INTERPRETAÇÃO DE TEXTO - CRÔNICA: FUGA de FERNANDO SABINO

         FUGA  
         Mal o pai colocou o papel na máquina, o menino começou a empurrar uma cadeira pela sala, fazendo um barulho infernal. 
         − Para com esse barulho, meu filho - falou, sem se voltar. 
         Com três anos já sabia reagir como homem ao impacto das grandes injustiças paternas: não estava fazendo barulho, estava só empurrando uma cadeira. 
         − Pois então para de empurrar a cadeira. 
         −Eu vou embora - foi a resposta. 
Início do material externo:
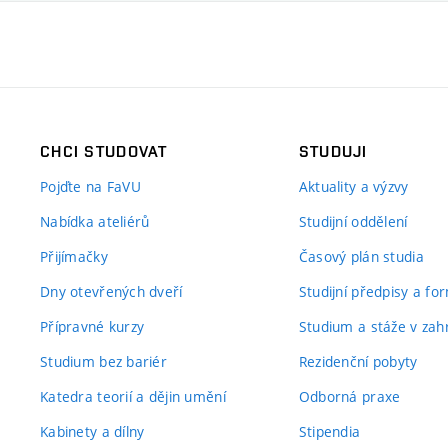
CHCI STUDOVAT
STUDUJI
Pojďte na FaVU
Aktuality a výzvy
Nabídka ateliérů
Studijní oddělení
Přijímačky
Časový plán studia
Dny otevřených dveří
Studijní předpisy a fo
Přípravné kurzy
Studium a stáže v zahr
Studium bez bariér
Rezidenční pobyty
Katedra teorií a dějin umění
Odborná praxe
Kabinety a dílny
Stipendia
         Distraído, o pai não reparou que ele juntava ação às palavras, no ato de juntar do chão suas coisinhas, enrolando-as num pedaço de pano. Era a sua bagagem: um caminhão de plástico com apenas três rodas, um resto de biscoito, uma chave (onde diabo meteram a chave da despensa? - a mãe mais tarde irá dizer), metade de uma tesourinha enferrujada, sua única arma para a grande aventura, um botão amarrado num barbante. 
         A calma que baixou então na sala era vagamente inquietante. De repente, o pai olhou ao redor e não viu o menino. Deu com a porta da rua aberta, correu até o portão: 
        − Viu um menino saindo desta casa? - gritou para o operário que descansava diante da obra do outro lado da rua, sentado no meio-fio. 
       − Saiu agora mesmo com uma trouxinha - informou ele. 
      Correu até a esquina e teve tempo de vê-lo ao longe, caminhando cabisbaixo ao longo do muro. A trouxa, arrastada no chão, ia deixando pelo caminho alguns de seus pertences: o botão, o pedaço de biscoito e - saíra de casa prevenido - uma moeda de 1 cruzeiro. 
      Chamou-o mas ele apertou o passinho, abriu a correr em direção à avenida, como disposto a atirar-se diante do ônibus que surgia à distância. 
       − Meu filho, cuidado! 
      O ônibus deu uma freada brusca, uma guinada para a esquerda, os pneus cantaram no asfalto. O menino, assustado, arrepiou carreira. O pai precipitou-se e o arrebanhou com o braço como a um animalzinho:
       − Que susto que você me passou, meu filho! - e apertava-o contra o peito, comovido. 
       − Deixa eu descer, papai. Você está me machucando. Irresoluto, o pai pensava agora se não seria o caso de lhe dar umas palmadas: 
       −Machucando, é? Fazer uma coisa dessas com seu pai. 
       − Me larga. Eu quero ir embora. Trouxe-o para casa e o largou novamente na sala - tendo antes o cuidado de fechar a porta da rua e retirar a chave, como ele fizera com a da despensa. 
       − Fique aí quietinho, está ouvindo? Papai está trabalhando. 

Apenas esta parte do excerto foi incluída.